*Brief*
The expected output is the full data, repeated exactly, without pictures.

(Collected data)
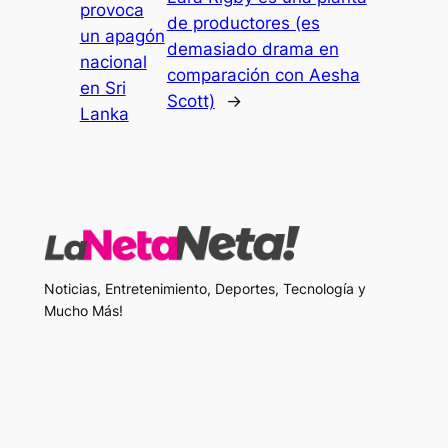
provoca
de productores (es
un apagón
demasiado drama en
nacional
comparación con Aesha
en Sri
Scott)
→
Lanka
Noticias, Entretenimiento, Deportes, Tecnología y
Mucho Más!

*Response*
provoca
de productores (es
un apagón
demasiado drama en
nacional
comparación con Aesha
en Sri
Scott)
→
Lanka
Noticias, Entretenimiento, Deportes, Tecnología y
Mucho Más!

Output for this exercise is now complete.